What should be copied is the stretch of entries below from the line with "Код: 1351001" up to and including the line with "faut économiser nos ressources, etc....", exactly and without images.
___ SOURCE DATA ___
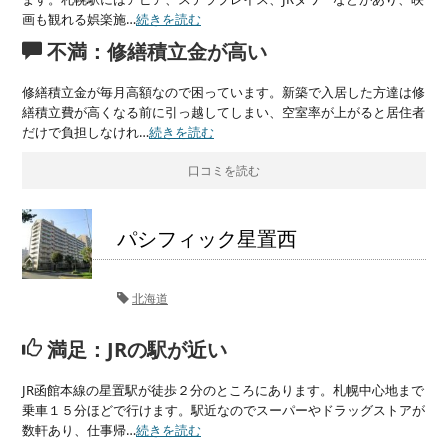
画も観れる娯楽施…
続きを読む
不満：修繕積立金が高い
修繕積立金が毎月高額なので困っています。新築で入居した方達は修
繕積立費が高くなる前に引っ越してしまい、空室率が上がると居住者
だけで負担しなけれ…
続きを読む
口コミを読む
パシフィック星置西
北海道
満足：JRの駅が近い
JR函館本線の星置駅が徒歩２分のところにあります。札幌中心地まで
乗車１５分ほどで行けます。駅近なのでスーパーやドラッグストアが
数軒あり、仕事帰…
続きを読む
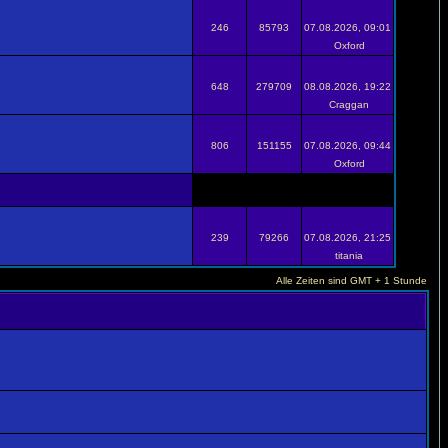
246
85793
07.08.2026, 09:01
Oxford
648
279709
08.08.2026, 19:22
Craggan
806
151155
07.08.2026, 09:44
Oxford
239
79266
07.08.2026, 21:25
titania
Alle Zeiten sind GMT + 1 Stunde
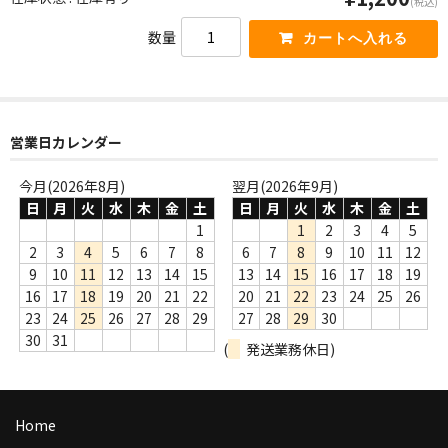
(税込)
WORLD
数量
その他
7INC
レア盤（1万円以上）
営業日カレンダー
Webのみ no.1
今月(2026年8月)
翌月(2026年9月)
日
月
火
水
木
金
土
日
月
火
水
木
金
土
Webのみ no.2
1
1
2
3
4
5
2
3
4
5
6
7
8
6
7
8
9
10
11
12
Webのみ no.3
9
10
11
12
13
14
15
13
14
15
16
17
18
19
16
17
18
19
20
21
22
20
21
22
23
24
25
26
Webのみ no.4
23
24
25
26
27
28
29
27
28
29
30
30
31
売り切れ
(
発送業務休日)
Help
Home
送料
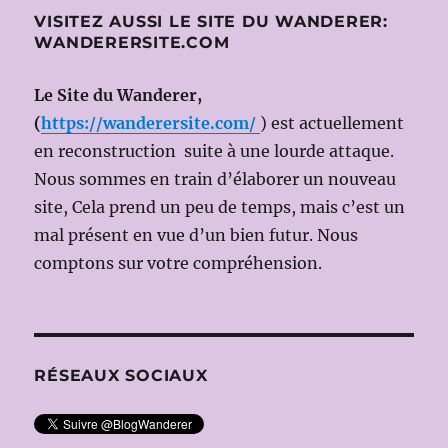
VISITEZ AUSSI LE SITE DU WANDERER:
WANDERERSITE.COM
Le Site du Wanderer,
(
https://wanderersite.com/
) est actuellement
en reconstruction suite à une lourde attaque.
Nous sommes en train d’élaborer un nouveau
site, Cela prend un peu de temps, mais c’est un
mal présent en vue d’un bien futur. Nous
comptons sur votre compréhension.
RÉSEAUX SOCIAUX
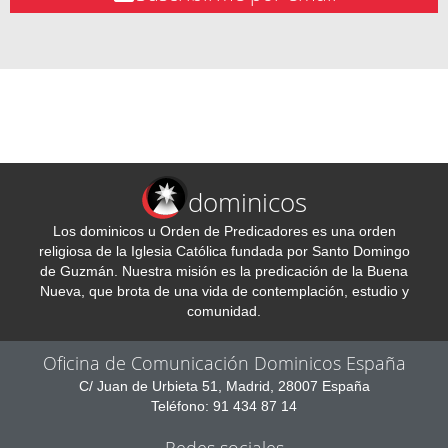
dominicos
Los dominicos u Orden de Predicadores es una orden
religiosa de la Iglesia Católica fundada por Santo Domingo
de Guzmán. Nuestra misión es la predicación de la Buena
Nueva, que brota de una vida de contemplación, estudio y
comunidad.
Oficina de Comunicación Dominicos España
C/ Juan de Urbieta 51, Madrid, 28007 España
Teléfono: 91 434 87 14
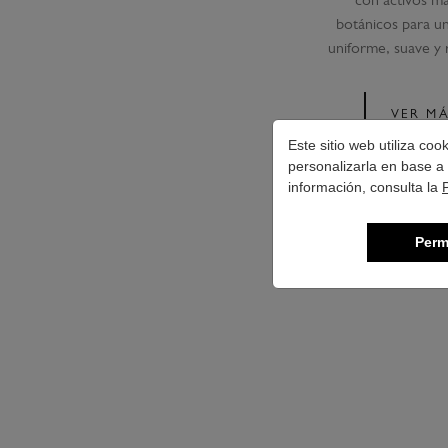
con activos ma
botánicos para un
uniforme, suave y r
VER M
Este sitio web utiliza co
personalizarla en base a 
información, consulta la
Perm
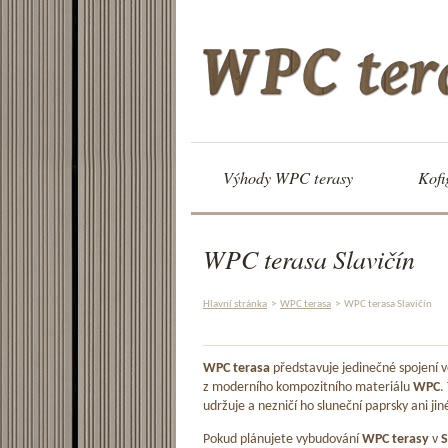
Výhody WPC terasy
Kofi
WPC terasa Slavičín
Hlavní stránka
>
WPC terasa
>
WPC terasa Slavičín
WPC terasa
představuje jedinečné spojení
z moderního kompozitního materiálu
WPC
.
udržuje a nezničí ho sluneční paprsky ani jin
Pokud plánujete vybudování
WPC terasy
v
S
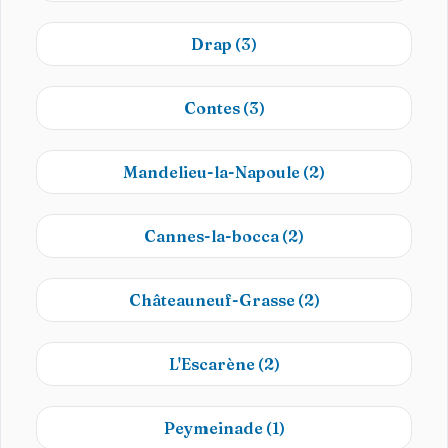
Drap
(3)
Contes
(3)
Mandelieu-la-Napoule
(2)
Cannes-la-bocca
(2)
Châteauneuf-Grasse
(2)
L'Escarène
(2)
Peymeinade
(1)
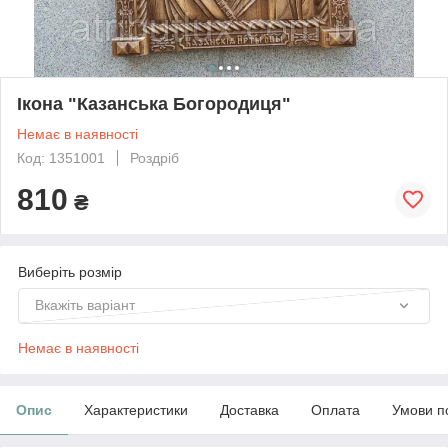
Ікона "Казанська Богородиця"
Немає в наявності
Код: 1351001
Роздріб
810
₴
Виберіть розмір
Вкажіть варіант
Немає в наявності
Опис
Характеристики
Доставка
Оплата
Умови п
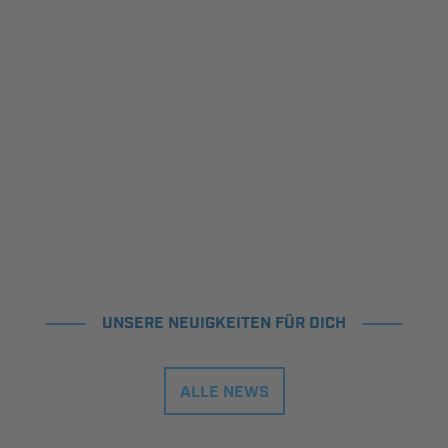
UNSERE NEUIGKEITEN FÜR DICH
ALLE NEWS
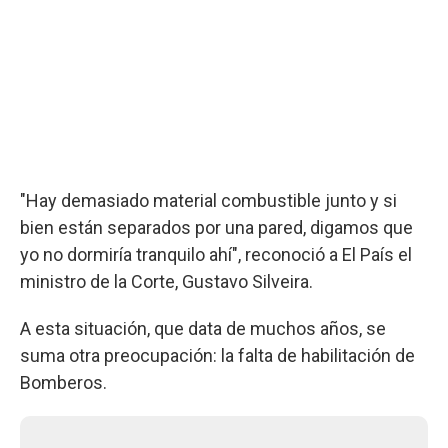
"Hay demasiado material combustible junto y si
bien están separados por una pared, digamos que
yo no dormiría tranquilo ahí", reconoció a El País el
ministro de la Corte, Gustavo Silveira.
A esta situación, que data de muchos años, se
suma otra preocupación: la falta de habilitación de
Bomberos.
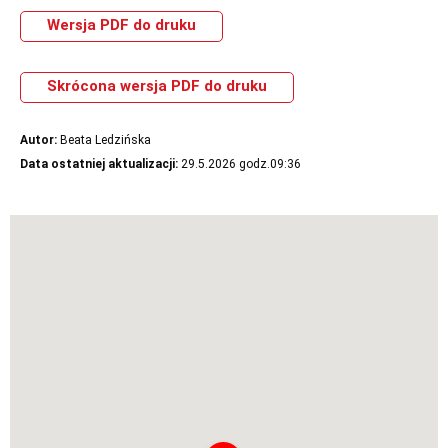
Wersja PDF do druku
Skrócona wersja PDF do druku
Autor:
Beata Ledzińska
Data ostatniej aktualizacji:
29.5.2026 godz.09:36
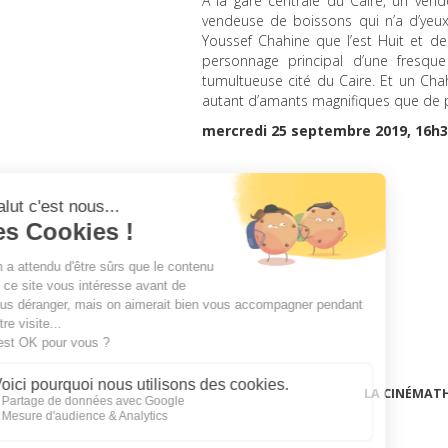
À la gare centrale du Caire, un ve
vendeuse de boissons qui n’a d’yeu
Youssef Chahine que l’est Huit et d
personnage principal d’une fresqu
tumultueuse cité du Caire. Et un Cha
autant d’amants magnifiques que de 
mercredi 25 septembre 2019, 16h
LA CINÉMAT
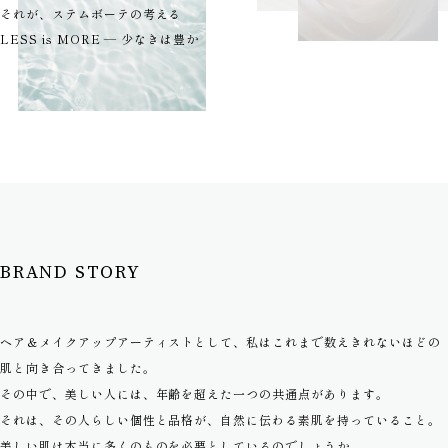
それが、ステムボーテの考える
LESS is MORE ― 少なきは豊か
BRAND STORY
ヘア＆メイクアップアーティストとして、私はこれまで数えきれないほどの
肌と向き合ってきました。
その中で、美しい人には、年齢を超えた一つの共通点があります。
それは、その人らしい個性と品格が、自然に伝わる素肌を持っていること。
美しい肌は本当に多くのものを必要としているのでしょうか。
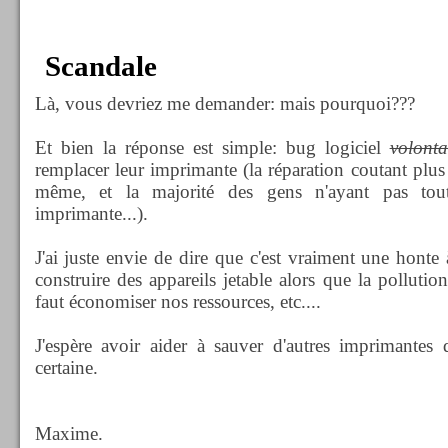
Scandale
Là, vous devriez me demander: mais pourquoi???
Et bien la réponse est simple: bug logiciel
volonta
remplacer leur imprimante (la réparation coutant plus
même, et la majorité des gens n'ayant pas tout
imprimante...).
J'ai juste envie de dire que c'est vraiment une honte à
construire des appareils jetable alors que la pollutio
faut économiser nos ressources, etc....
J'espère avoir aider à sauver d'autres imprimantes 
certaine.
Maxime.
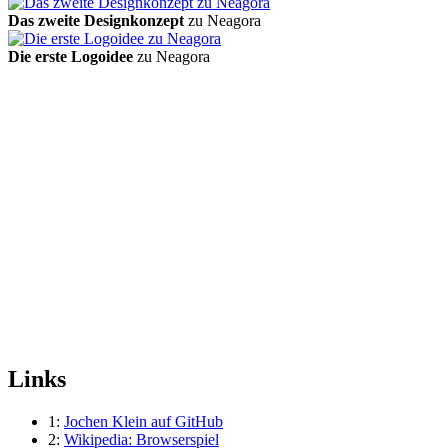
Das zweite Designkonzept
zu Neagora
Die erste Logoidee
zu Neagora
Links
1:
Jochen Klein auf GitHub
2:
Wikipedia: Browserspiel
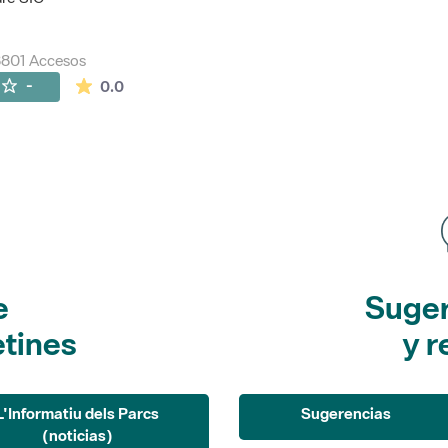
801 Accesos
La valoración media es de 0 estrellas de 5.
-
0.0
e
Suger
etines
y r
L'Informatiu dels Parcs
Sugerencias
(noticias)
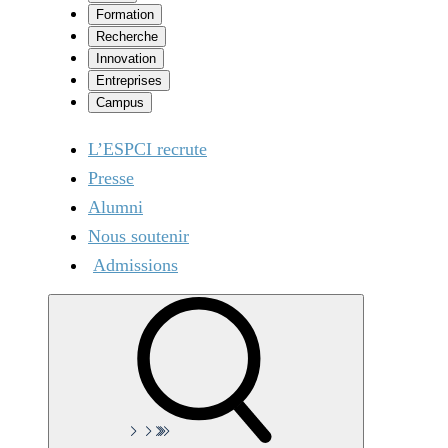
Formation
Recherche
Innovation
Entreprises
Campus
L’ESPCI recrute
Presse
Alumni
Nous soutenir
Admissions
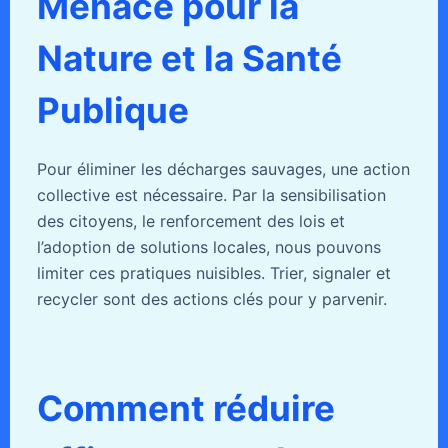
Menace pour la
Nature et la Santé
Publique
Pour éliminer les décharges sauvages, une action
collective est nécessaire. Par la sensibilisation
des citoyens, le renforcement des lois et
l’adoption de solutions locales, nous pouvons
limiter ces pratiques nuisibles. Trier, signaler et
recycler sont des actions clés pour y parvenir.
Comment réduire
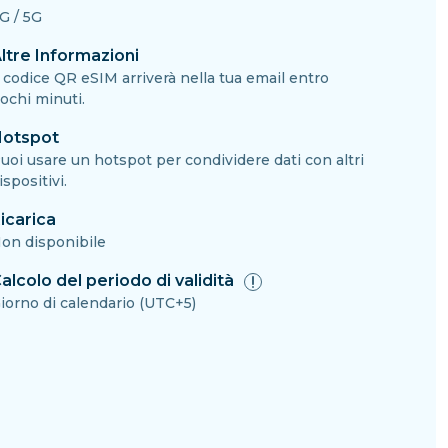
G / 5G
ltre Informazioni
l codice QR eSIM arriverà nella tua email entro
ochi minuti.
otspot
uoi usare un hotspot per condividere dati con altri
ispositivi.
icarica
on disponibile
alcolo del periodo di validità
iorno di calendario (UTC+5)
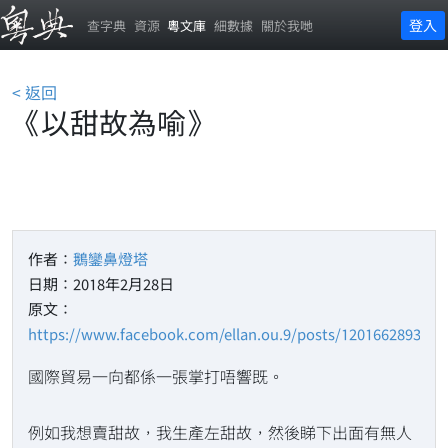
登入
查字典
資源
粵文庫
細數據
關於我哋
< 返回
《以甜故為喻》
作者：
鵝鑾鼻燈塔
日期：2018年2月28日
原文：
https://www.facebook.com/ellan.ou.9/posts/1201662893270
國際貿易一向都係一張掌打唔響既。
例如我想賣甜故，我生產左甜故，然後睇下出面有無人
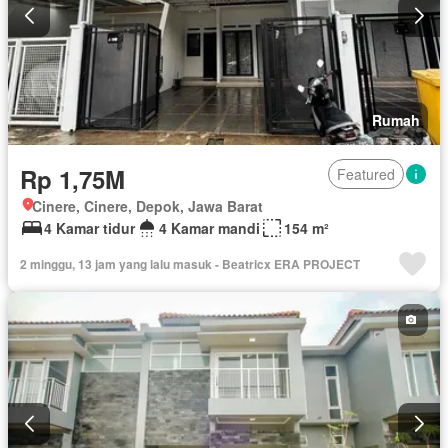
Rumah
Rp 1,75M
Featured
Cinere, Cinere, Depok, Jawa Barat
4 Kamar tidur
4 Kamar mandi
154 m²
2 minggu, 13 jam yang lalu masuk - Beatricx ERA PROJECT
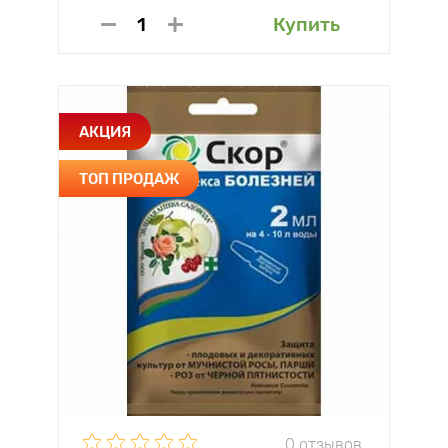
Купить
АКЦИЯ
ТОП ПРОДАЖ
0 отзывов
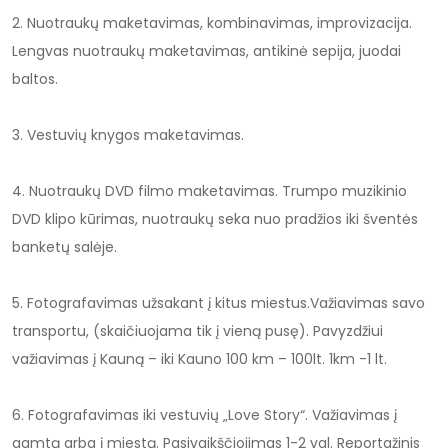
2. Nuotraukų maketavimas, kombinavimas, improvizacija.
Lengvas nuotraukų maketavimas, antikinė sepija, juodai
baltos.
3. Vestuvių knygos maketavimas.
4. Nuotraukų DVD filmo maketavimas. Trumpo muzikinio
DVD klipo kūrimas, nuotraukų seka nuo pradžios iki šventės
banketų salėje.
5. Fotografavimas užsakant į kitus miestus.Važiavimas savo
transportu, (skaičiuojama tik į vieną pusę). Pavyzdžiui
važiavimas į Kauną – iki Kauno 100 km – 100lt. 1km -1 lt.
6. Fotografavimas iki vestuvių „Love Story“. Važiavimas į
gamtą arba į miestą. Pasivaikščiojimas 1-2 val. Reportažinis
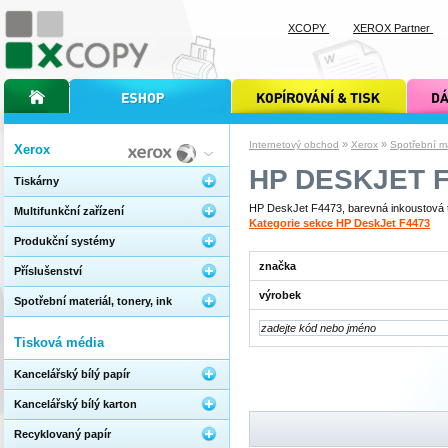
XCOPY
XEROX Partner
úvodní stránka xcopy
internetový obchod xcopy
kopírování a tisk xcopy
dárkové s
»
»
Internetový obchod
Xerox
Spotřební mat
Xerox
HP DESKJET F
Tiskárny
HP DeskJet F4473, barevná inkoustová ti
Multifunkční zařízení
Kategorie sekce HP DeskJet F4473
Produkční systémy
značka
Příslušenství
výrobek
Spotřební materiál, tonery, ink
Tisková média
Kancelářský bílý papír
Kancelářský bílý karton
Recyklovaný papír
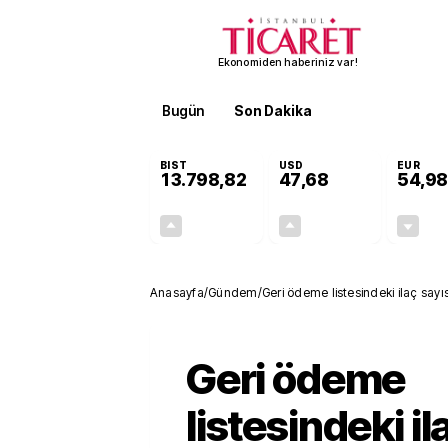
Ekonomiden haberiniz var!
Bugün
Son Dakika
Finans
EKST
BIST
USD
EUR
13.798,82
47,68
54,98
+0,70%
+0,11%
95,68
0,05
Anasayfa
/
Gündem
/
Geri ödeme listesindeki ilaç sayıs
genişledi
Geri ödeme
listesindeki il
___
#### OUTPUT:
Код: 1351001
Роздріб
810
₴
Виберіть розмір
Вкажіть варіант
Немає в наявності
Опис
Характеристики
Доставка
Оплата
Умови п
UNSERE NEUIGKEITEN FÜR DICH
ALLE NEWS
"Hay demasiado material combustible junto y si
bien están separados por una pared, digamos que
yo no dormiría tranquilo ahí", reconoció a El País el
ministro de la Corte, Gustavo Silveira.
A esta situación, que data de muchos años, se
suma otra preocupación: la falta de habilitación de
Bomberos.
Wersja PDF do druku
Skrócona wersja PDF do druku
Autor:
Beata Ledzińska
Data ostatniej aktualizacji:
29.5.2026 godz.09:36
À la gare centrale du Caire, un ve
vendeuse de boissons qui n’a d’yeu
Youssef Chahine que l’est Huit et d
personnage principal d’une fresqu
tumultueuse cité du Caire. Et un Cha
autant d’amants magnifiques que de 
mercredi 25 septembre 2019, 16h
LA CINÉMAT
それが、ステムボーテの考える
LESS is MORE ― 少なきは豊か
BRAND STORY
ヘア＆メイクアップアーティストとして、私はこれまで数えきれないほどの
肌と向き合ってきました。
その中で、美しい人には、年齢を超えた一つの共通点があります。
それは、その人らしい個性と品格が、自然に伝わる素肌を持っていること。
美しい肌は本当に多くのものを必要としているのでしょうか。
Scandale
Là, vous devriez me demander: mais pourquoi???
Et bien la réponse est simple: bug logiciel
volonta
remplacer leur imprimante (la réparation coutant plus
même, et la majorité des gens n'ayant pas tout
imprimante...).
J'ai juste envie de dire que c'est vraiment une honte à
construire des appareils jetable alors que la pollutio
faut économiser nos ressources, etc....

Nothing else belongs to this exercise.